Incremental refresh of Exalytics Aggregates using TimesTen

Introduction

One of the key reasons that Exalytics can deliver sub-second response times is the use of TimesTen in-memory database to hold data pre-calculated to various levels of aggregation as required by the reports. Last year I wrote about Alternatives to the Summary Advisor when considering how to build and maintain these aggregates in TimesTen on Exalytics. This is something I also discussed in my recent UKOUG presentation, Exalytics - One Size Fits All?. In these, I outlined how the functionality “out of the box” works, and also why you might want to consider alternatives, the key reasons for which are:

  1. When Aggregate Persistence runs, it modifies the RPD online. In a Production environment this is often not desirable.
     
  2. Aggregate Persistence does not currently support incremental refresh. If the aggregates take a lot of time to build then the batch window may not be sufficient to do a complete rebuild.
    Just to whet your appetite, using the method I describe below the refresh time for a single aggregate table can be cut from over 20 minutes (using the standard Aggregate Persistence method - full rebuild) to under two seconds to do an incremental refresh of the data…

NB Aggregate Persistence is the refresh technology that OBIEE uses, whether you generate the script using the Exalytics-only Summary Advisor or the standard Aggregate Persistence Wizard.

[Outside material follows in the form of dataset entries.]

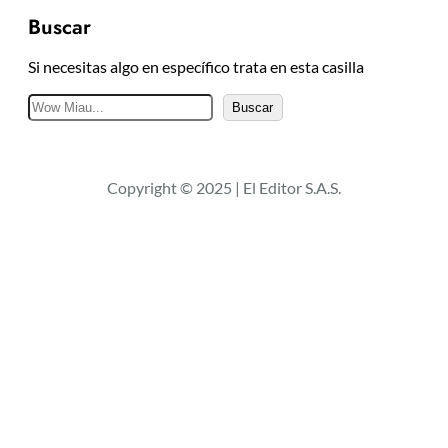
Buscar
Si necesitas algo en específico trata en esta casilla
B
Buscar
u
s
c
Copyright © 2025 | El Editor S.A.S.
a
r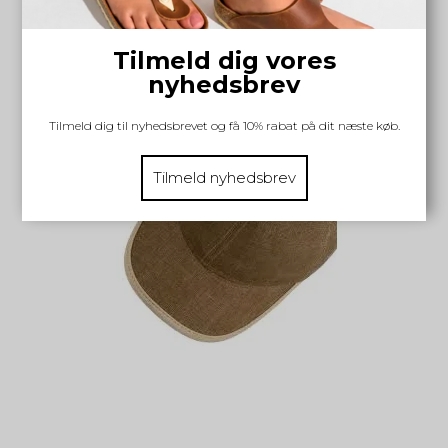
INFO
Tilmeld dig vores
nyhedsbrev
Tilmeld dig til nyhedsbrevet og få 10% rabat på dit næste køb.
Tilmeld nyhedsbrev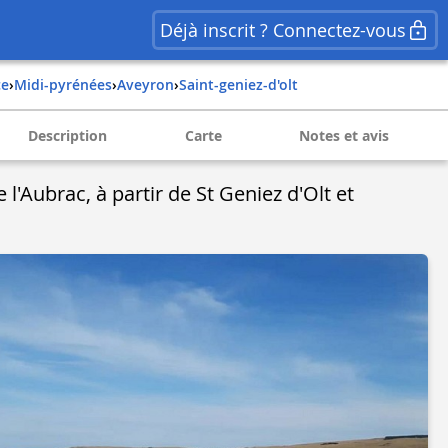
Déjà inscrit ? Connectez-vous
ce
›
midi-pyrénées
›
aveyron
›
saint-geniez-d'olt
Description
Carte
Notes et avis
l'Aubrac, à partir de St Geniez d'Olt et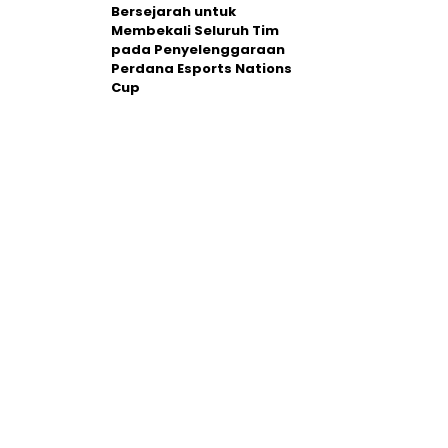
Bersejarah untuk
Membekali Seluruh Tim
pada Penyelenggaraan
Perdana Esports Nations
Cup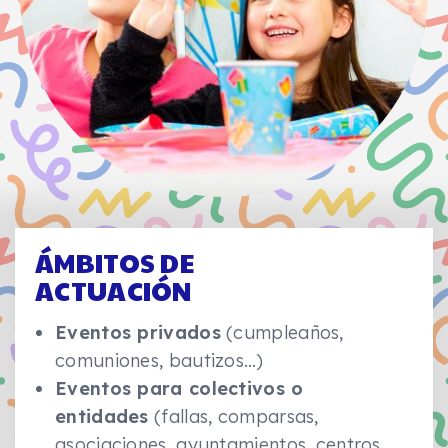
ÁMBITOS DE
ACTUACIÓN
Eventos privados
(cumpleaños,
comuniones, bautizos…)
Eventos para colectivos o
entidades
(fallas, comparsas,
asociaciones, ayuntamientos, centros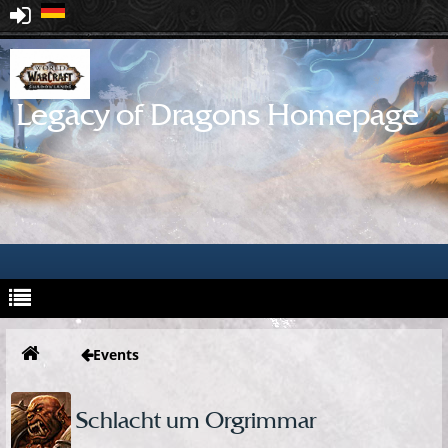
Legacy of Dragons Homepage
Events
Schlacht um Orgrimmar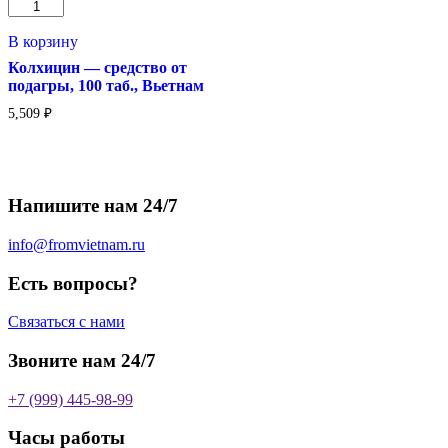
Количество
товара
Колхицин
В корзину
-
Колхицин — средство от
средство
подагры, 100 таб., Вьетнам
от
подагры,
5,509
₽
100
таб.,
Вьетнам
Напишите нам 24/7
info@fromvietnam.ru
Есть вопросы?
Связаться с нами
Звоните нам 24/7
+7 (999) 445-98-99
Часы работы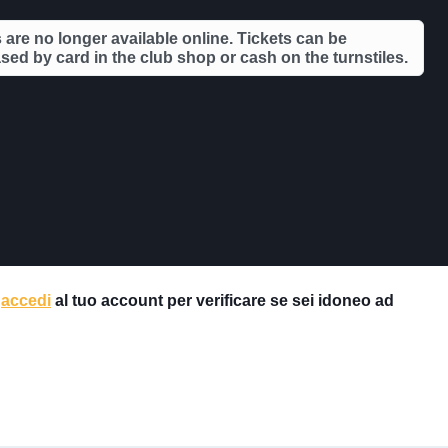
 are no longer available online. Tickets can be
ed by card in the club shop or cash on the turnstiles.
e
accedi
al tuo account per verificare se sei idoneo ad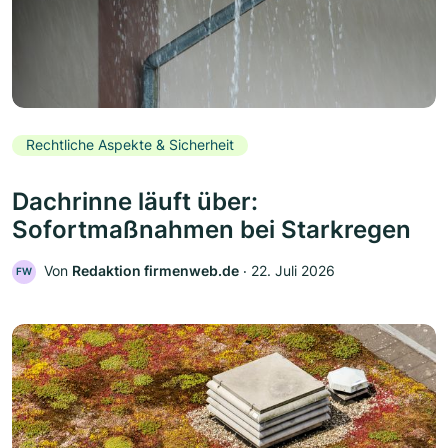
Rechtliche Aspekte & Sicherheit
Dachrinne läuft über:
Sofortmaßnahmen bei Starkregen
Von
Redaktion firmenweb.de
‧
22. Juli 2026
FW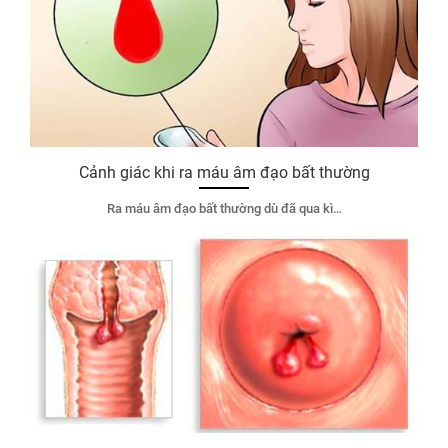
Cảnh giác khi ra máu âm đạo bất thường
Ra máu âm đạo bất thường dù đã qua kì…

In this post I am going to show how to use a hybrid of Aggregate Persistence and new functionality in native TimesTen to implement incremental refresh as well as avoid the online update of the RPD.

Overview

TimesTen 11.2.2.4 includes new “Load From Oracle” functionality which enables TimesTen to connect directly to Oracle and load data into TimesTen tables from it. This is not the same as In-Memory DataBase Cache (IMDB), which has existed for TimesTen and Oracle for a long time. This is new in 11.2.2.4, and provides an excellent way for loading data into TimesTen from Oracle, without much setup needed. For full details, see the documentation here

The method I am going to describe has two parts:

  1. The initial build. This is standard Exalytics, using Aggregate Persistence, from either the Summary Advisor or Aggregate Persistence Wizard. This step will do several things:
    1. Generate the SQL that we will subsequently use to populate the tables.
    2. Update the RPD with the aggregates in the Physical and BMM lays
    3. Create the physical tables in TimesTen and do the initial load.

    This step needs to be run just once per set of aggregates.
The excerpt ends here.